“Did a Serco AWE SWAT team put polonium in Litvinenko’s tea?”
The Forensic Investigation into the Polonium Poisoning of Alexander Litvinenko
Wednesday 01/27/2016 • by Sean Allocca, Editor
[Image] Photograph of the grave of Alexander Litvinenko, Highgate Cemetery, London, United Kingdom (Public Domain via Wikipedia)
Alexander Litvinenko took tea with two men at the Millennium Hotel in London on a bright afternoon on the first of November, 2006. That night he began violently vomiting—the beginnings of a three-week episode of radiation poising that would eventually lead to his death. What investigators are still trying to pin down is where that poison came from, and ultimately, who is responsible for the death of the Russian dissident.
Investigators quickly discerned the two men at the hotel were former KGB operatives, and that Litvinenko had ingested a fatal amount of the radioactive element polonium 210, likely manufactured in Russia. But, experts are still trying to determine if polonium has an exact “fingerprint” which would show where it came from.

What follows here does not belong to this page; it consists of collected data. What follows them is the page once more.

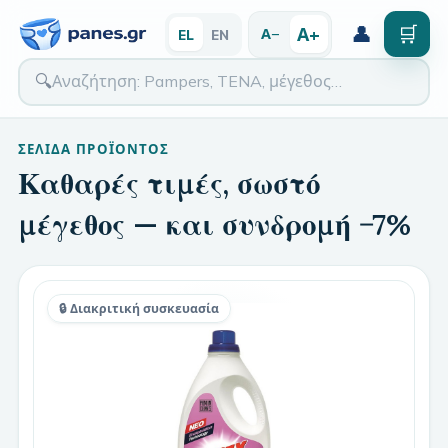
👤
🛒
Α+
Α−
EL
EN
🔍
ΣΕΛΊΔΑ ΠΡΟΪΌΝΤΟΣ
Καθαρές τιμές, σωστό
μέγεθος — και συνδρομή −7%
🔒 Διακριτική συσκευασία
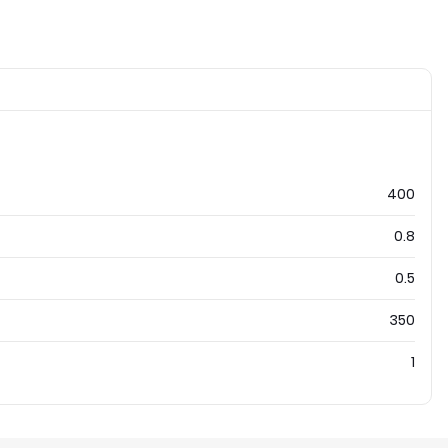
400
0.8
0.5
350
1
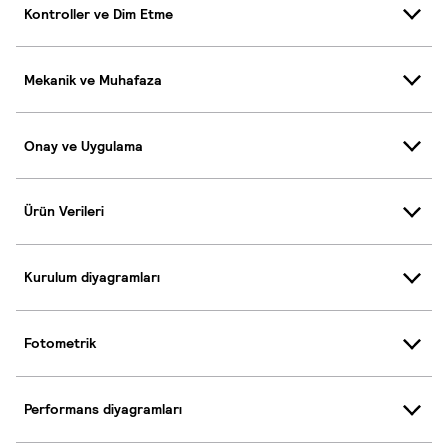
Kontroller ve Dim Etme
Mekanik ve Muhafaza
Onay ve Uygulama
Ürün Verileri
Kurulum diyagramları
Fotometrik
Performans diyagramları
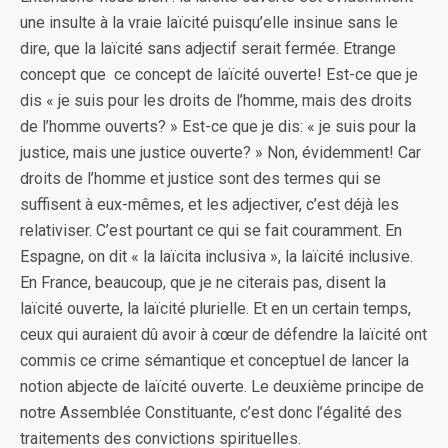
une insulte à la vraie laïcité puisqu’elle insinue sans le
dire, que la laïcité sans adjectif serait fermée. Etrange
concept que ce concept de laïcité ouverte! Est-ce que je
dis « je suis pour les droits de l’homme, mais des droits
de l’homme ouverts? » Est-ce que je dis: « je suis pour la
justice, mais une justice ouverte? » Non, évidemment! Car
droits de l’homme et justice sont des termes qui se
suffisent à eux-mêmes, et les adjectiver, c’est déjà les
relativiser. C’est pourtant ce qui se fait couramment. En
Espagne, on dit « la laïcita inclusiva », la laïcité inclusive.
En France, beaucoup, que je ne citerais pas, disent la
laïcité ouverte, la laïcité plurielle. Et en un certain temps,
ceux qui auraient dû avoir à cœur de défendre la laïcité ont
commis ce crime sémantique et conceptuel de lancer la
notion abjecte de laïcité ouverte. Le deuxième principe de
notre Assemblée Constituante, c’est donc l’égalité des
traitements des convictions spirituelles.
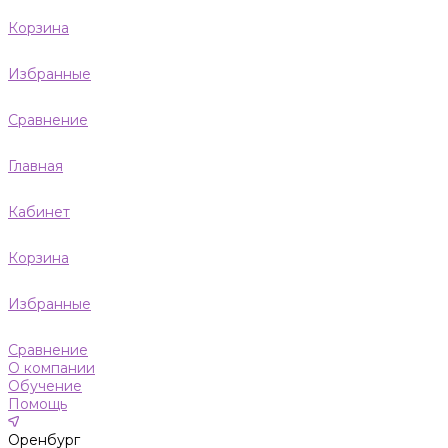
Корзина
Избранные
Сравнение
Главная
Кабинет
Корзина
Избранные
Сравнение
О компании
Обучение
Помощь
Оренбург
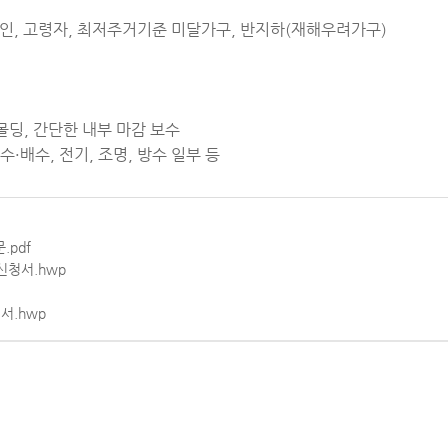
애인, 고령자, 최저주거기준 미달가구, 반지하(재해우려가구)
·몰딩, 간단한 내부 마감 보수
수·배수, 전기, 조명, 방수 일부 등
.pdf
신청서.hwp
서.hwp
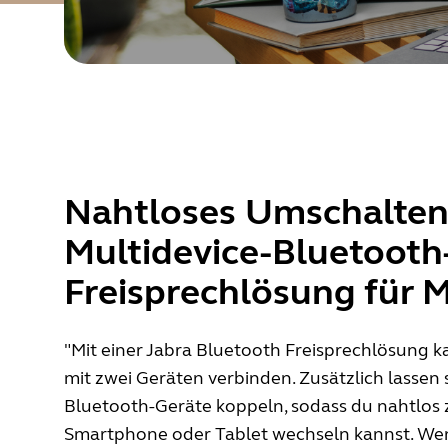
Nahtloses Umschalten
Multidevice-Bluetooth
Freisprechlösung für 
"Mit einer Jabra Bluetooth Freisprechlösung ka
mit zwei Geräten verbinden. Zusätzlich lassen s
Bluetooth-Geräte koppeln, sodass du nahtlos 
Smartphone oder Tablet wechseln kannst. We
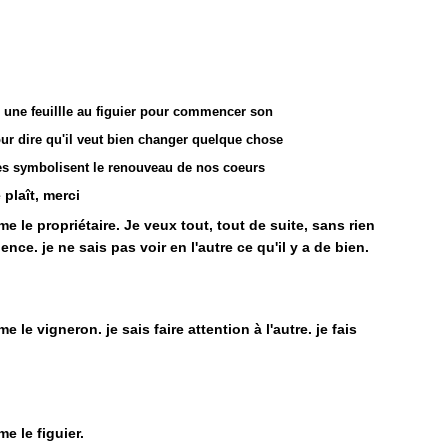
une feuillle au figuier pour commencer son
ur dire qu'il veut bien changer quelque chose
les symbolisent le renouveau de nos coeurs
 plaît, merci
e le propriétaire. Je veux tout, tout de suite, sans rien
ence. je ne sais pas voir en l'autre ce qu'il y a de bien.
 le vigneron. je sais faire attention à l'autre. je fais
e le figuier.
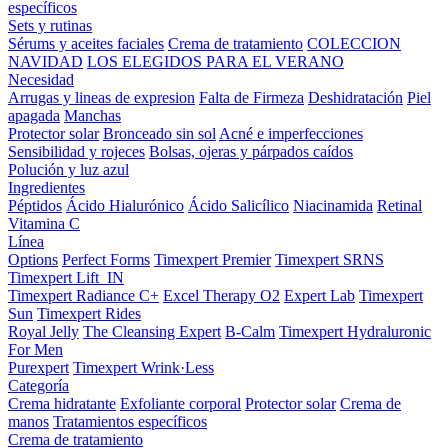
específicos
Sets y rutinas
Sérums y aceites faciales
Crema de tratamiento
COLECCION
NAVIDAD
LOS ELEGIDOS PARA EL VERANO
Necesidad
Arrugas y lineas de expresion
Falta de Firmeza
Deshidratación
Piel
apagada
Manchas
Protector solar
Bronceado sin sol
Acné e imperfecciones
Sensibilidad y rojeces
Bolsas, ojeras y párpados caídos
Polución y luz azul
Ingredientes
Péptidos
Ácido Hialurónico
Ácido Salicílico
Niacinamida
Retinal
Vitamina C
Línea
Options
Perfect Forms
Timexpert Premier
Timexpert SRNS
Timexpert Lift_IN
Timexpert Radiance C+
Excel Therapy O2
Expert Lab
Timexpert
Sun
Timexpert Rides
Royal Jelly
The Cleansing Expert
B-Calm
Timexpert Hydraluronic
For Men
Purexpert
Timexpert Wrink·Less
Categoría
Crema hidratante
Exfoliante corporal
Protector solar
Crema de
manos
Tratamientos específicos
Crema de tratamiento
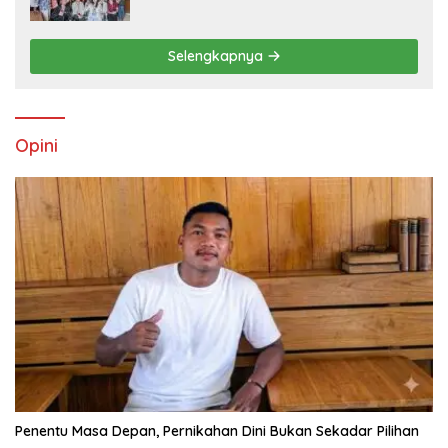
OMK St. Imaculata Galong, Kota Komba
Utara
Selengkapnya
Opini
Penentu Masa Depan, Pernikahan Dini Bukan Sekadar Pilihan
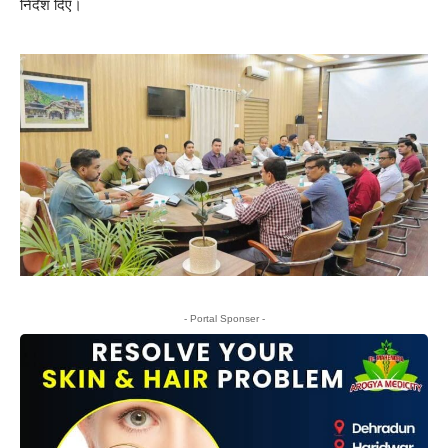
निर्देश दिए।
- Portal Sponser -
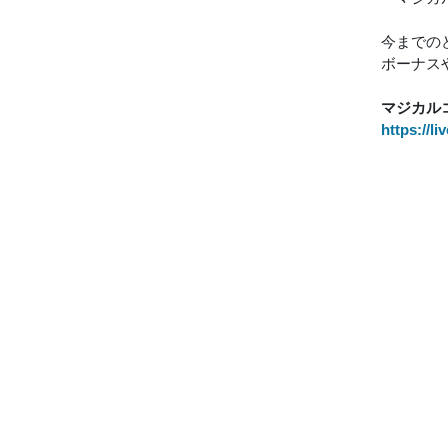
今までの
ボーナス
マジカル
https://li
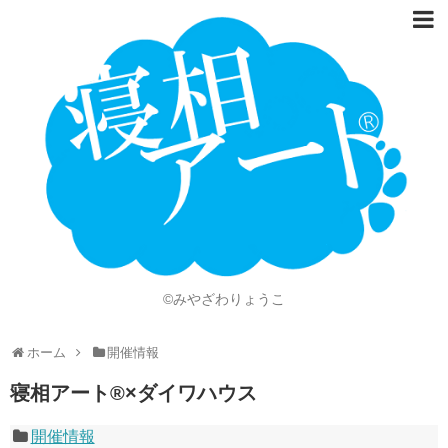
ホーム
Language
開催情報
動画
ニュース
ショッピング
©みやざわりょうこ
画像
ホーム
開催情報
お問い合わせ
寝相アート®︎×ダイワハウス
知的財産権
開催情報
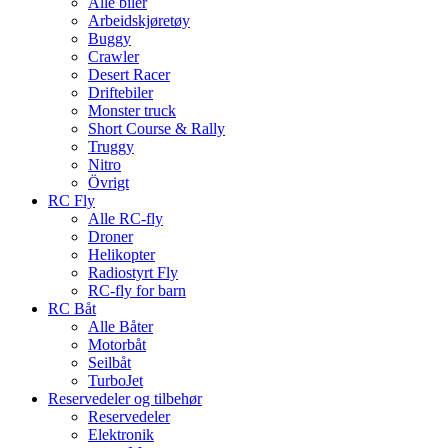
Alle biler
Arbeidskjøretøy
Buggy
Crawler
Desert Racer
Driftebiler
Monster truck
Short Course & Rally
Truggy
Nitro
Övrigt
RC Fly
Alle RC-fly
Droner
Helikopter
Radiostyrt Fly
RC-fly for barn
RC Båt
Alle Båter
Motorbåt
Seilbåt
TurboJet
Reservedeler og tilbehør
Reservedeler
Elektronik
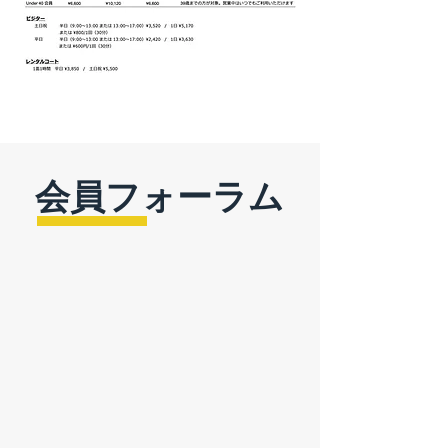
会員フォーラム
会員間のコミュニティ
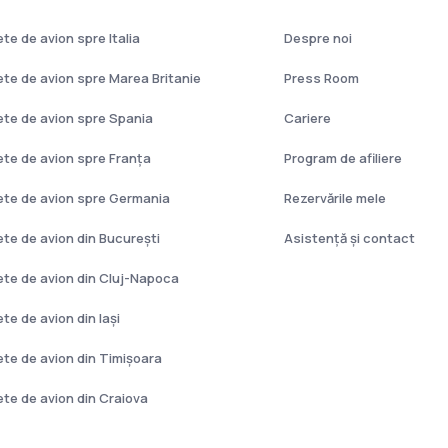
ete de avion spre Italia
Despre noi
lete de avion spre Marea Britanie
Press Room
lete de avion spre Spania
Cariere
lete de avion spre Franţa
Program de afiliere
lete de avion spre Germania
Rezervările mele
lete de avion din București
Asistenţă şi contact
lete de avion din Cluj-Napoca
ete de avion din Iași
lete de avion din Timișoara
lete de avion din Craiova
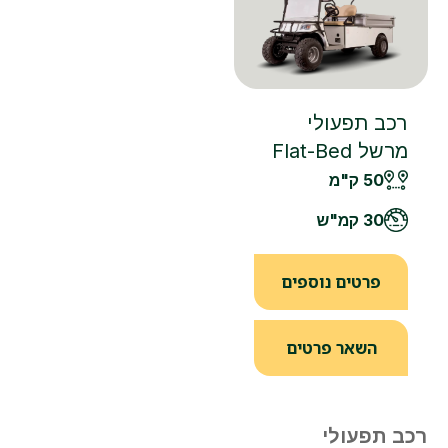
רכב תפעולי
מרשל Flat-Bed
50 ק"מ
30 קמ"ש
פרטים נוספים
השאר פרטים
רכב תפעולי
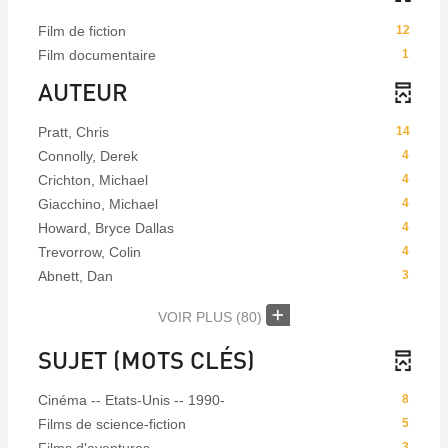
Film de fiction
12
Film documentaire
1
AUTEUR
Pratt, Chris
14
Connolly, Derek
4
Crichton, Michael
4
Giacchino, Michael
4
Howard, Bryce Dallas
4
Trevorrow, Colin
4
Abnett, Dan
3
VOIR PLUS
(80)
SUJET (MOTS CLÉS)
Cinéma -- Etats-Unis -- 1990-
8
Films de science-fiction
5
3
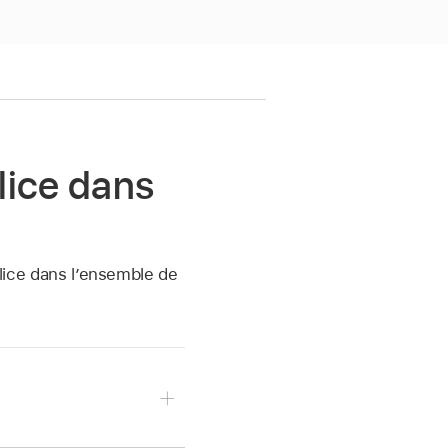
olice dans
olice dans l’ensemble de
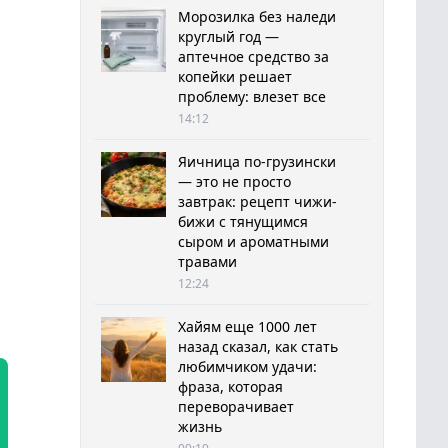
Морозилка без наледи
круглый год —
аптечное средство за
копейки решает
проблему: влезет все
14:12
Яичница по-грузински
— это не просто
завтрак: рецепт чижи-
бижи с тянущимся
сыром и ароматными
травами
12:24
Хайям еще 1000 лет
назад сказал, как стать
любимчиком удачи:
фраза, которая
переворачивает
жизнь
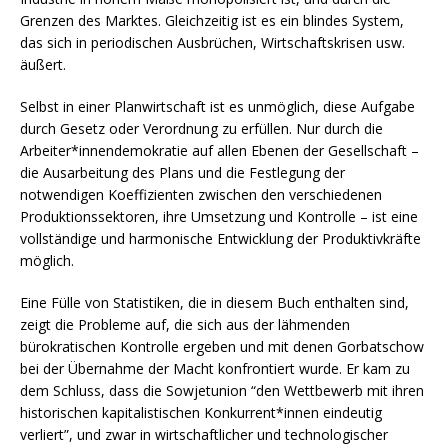
Grenzen des Marktes. Gleichzeitig ist es ein blindes System,
das sich in periodischen Ausbrüchen, Wirtschaftskrisen usw.
äußert.
Selbst in einer Planwirtschaft ist es unmöglich, diese Aufgabe
durch Gesetz oder Verordnung zu erfüllen. Nur durch die
Arbeiter*innendemokratie auf allen Ebenen der Gesellschaft –
die Ausarbeitung des Plans und die Festlegung der
notwendigen Koeffizienten zwischen den verschiedenen
Produktionssektoren, ihre Umsetzung und Kontrolle – ist eine
vollständige und harmonische Entwicklung der Produktivkräfte
möglich.
Eine Fülle von Statistiken, die in diesem Buch enthalten sind,
zeigt die Probleme auf, die sich aus der lähmenden
bürokratischen Kontrolle ergeben und mit denen Gorbatschow
bei der Übernahme der Macht konfrontiert wurde. Er kam zu
dem Schluss, dass die Sowjetunion “den Wettbewerb mit ihren
historischen kapitalistischen Konkurrent*innen eindeutig
verliert”, und zwar in wirtschaftlicher und technologischer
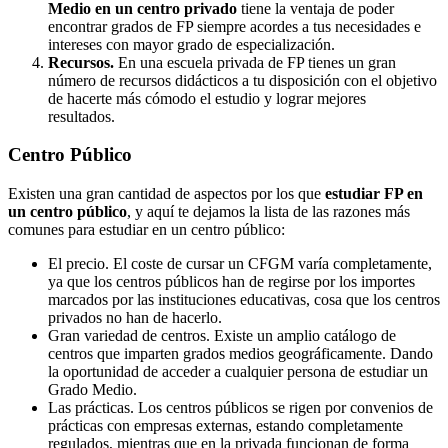
Medio en un centro privado
tiene la ventaja de poder
encontrar grados de FP siempre acordes a tus necesidades e
intereses con mayor grado de especialización.
Recursos.
En una escuela privada de FP tienes un gran
número de recursos didácticos a tu disposición con el objetivo
de hacerte más cómodo el estudio y lograr mejores
resultados.
Centro
Público
Existen una gran cantidad de aspectos por los que
estudiar FP en
un centro público
, y aquí te dejamos la lista de las razones más
comunes para estudiar en un centro público:
El precio. El coste de cursar un CFGM varía completamente,
ya que los centros públicos han de regirse por los importes
marcados por las instituciones educativas, cosa que los centros
privados no han de hacerlo.
Gran variedad de centros. Existe un amplio catálogo de
centros que imparten grados medios geográficamente. Dando
la oportunidad de acceder a cualquier persona de estudiar un
Grado Medio.
Las prácticas. Los centros públicos se rigen por convenios de
prácticas con empresas externas, estando completamente
regulados, mientras que en la privada funcionan de forma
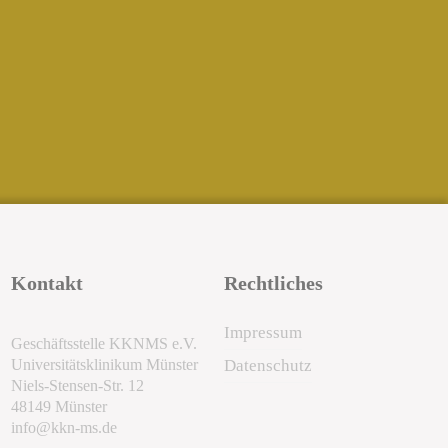
Kontakt
Rechtliches
Impressum
Geschäftsstelle KKNMS e.V.
Universitätsklinikum Münster
Datenschutz
Niels-Stensen-Str. 12
48149 Münster
info@kkn-ms.de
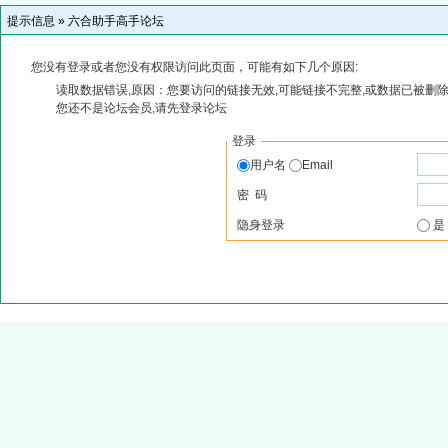
提示信息 »
六合助手高手论坛
您没有登录或者您没有权限访问此页面，可能有如下几个原因:
读取数据错误,原因：您要访问的链接无效,可能链接不完整,或数据已被删除
您还不是论坛会员,请先登录论坛
登录
用户名
Email
密 码
隐身登录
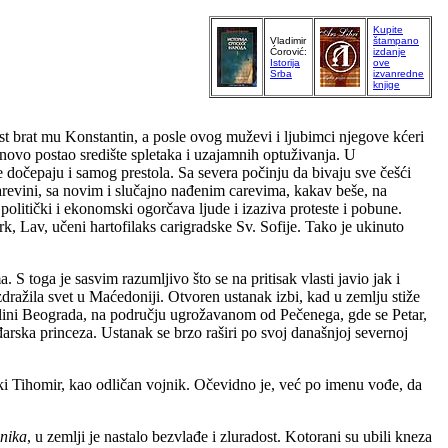
Kupite
Vladimir
štampano
Ćorović:
izdanje
Istorija
ove
Srba
izvanredne
knjige
st brat mu Konstantin, a posle ovog muževi i ljubimci njegove kćeri
onovo postao središte spletaka i uzajamnih optuživanja. U
se dočepaju i samog prestola. Sa severa počinju da bivaju sve češći
revini, sa novim i slučajno nađenim carevima, kakav beše, na
 politički i ekonomski ogorčava ljude i izaziva proteste i pobune.
k, Lav, učeni hartofilaks carigradske Sv. Sofije. Tako je ukinuto
S toga je sasvim razumljivo što se na pritisak vlasti javio jak i
azdražila svet u Maćedoniji. Otvoren ustanak izbi, kad u zemlju stiže
olini Beograda, na području ugrožavanom od Pečenega, gde se Petar,
rska princeza. Ustanak se brzo raširi po svoj današnjoj severnoj
ki Tihomir, kao odličan vojnik. Očevidno je, već po imenu vođe, da
nika
, u zemlji je nastalo bezvlađe i zluradost. Kotorani su ubili kneza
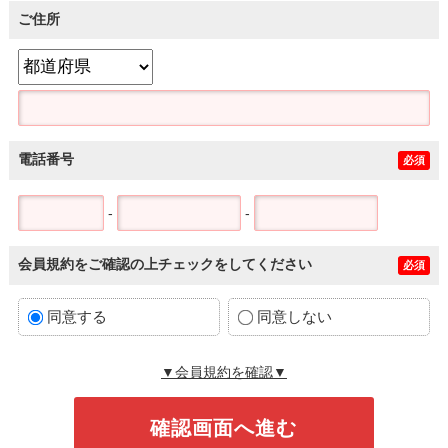
ご住所
電話番号
必須
-
-
会員規約をご確認の上チェックをしてください
必須
同意する
同意しない
▼会員規約を確認▼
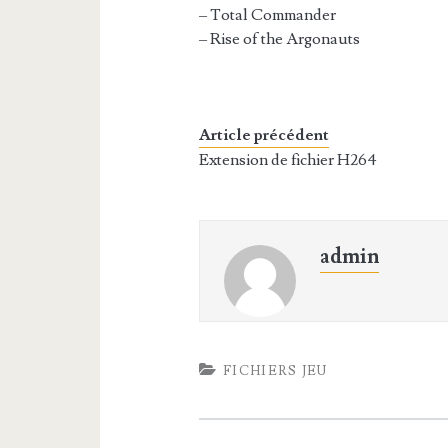
– Total Commander
– Rise of the Argonauts
Article précédent
Extension de fichier H264
admin
FICHIERS JEU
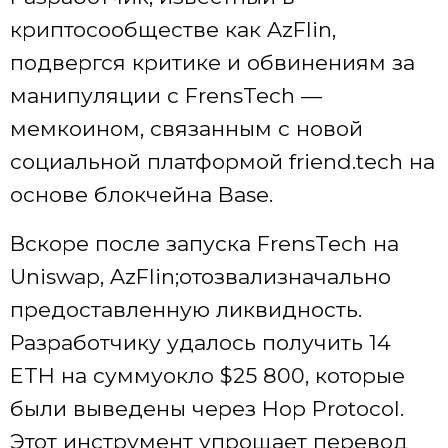
криптосообществе как AzFlin,
подвергся критике и обвинениям за
манипуляции с FrensTech —
мемкоином, связанным с новой
социальной платформой friend.tech на
основе блокчейна Base.
Вскоре после запуска FrensTech на
Uniswap, AzFlin;отозвализначально
предоставленную ликвидность.
Разработчику удалось получить 14
ETH на суммуокло $25 800, которые
были выведены через Hop Protocol.
Этот инструмент упрощает перевод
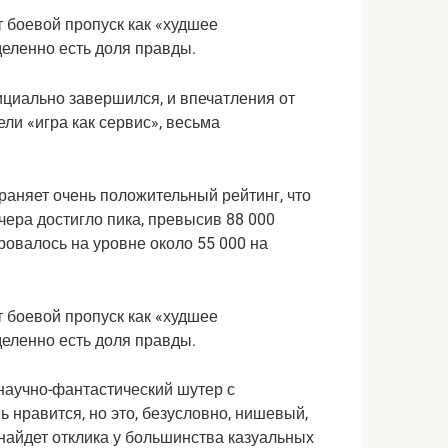
циально завершился, и впечатления от
ли «игра как сервис», весьма
храняет очень положительный рейтинг, что
чера достигло пика, превысив 88 000
ровалось на уровне около 55 000 на
 научно-фантастический шутер с
 нравится, но это, безусловно, нишевый,
е найдет отклика у большинства казуальных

A new 300-page report released by the British government, this week, documents the forensic investigation into his death, and alleges Litvinenko survived another radiation poisoning only two weeks before in October of 2006.
In the report, forensic experts systematically trace the radioactive poison from the teapot’s spout back to portions of Mr. Litvinenko’s hair that had been cut and tested for polonium after his death. The Health Protection Agency posthumously tested several organs and found Litvinenko had ingested an estimated 4.4GBq—approximately equivalent to 180 times the activity of 1 kilogram of uranium ore.
What experts did not expect to find in the hair analysis was the signs of radiation poisoning, two weeks before the fatal dosage, which they believe likely occurred during a previous meeting with Russian operatives sometime between Oct. 14 and Oct. 25, 2006.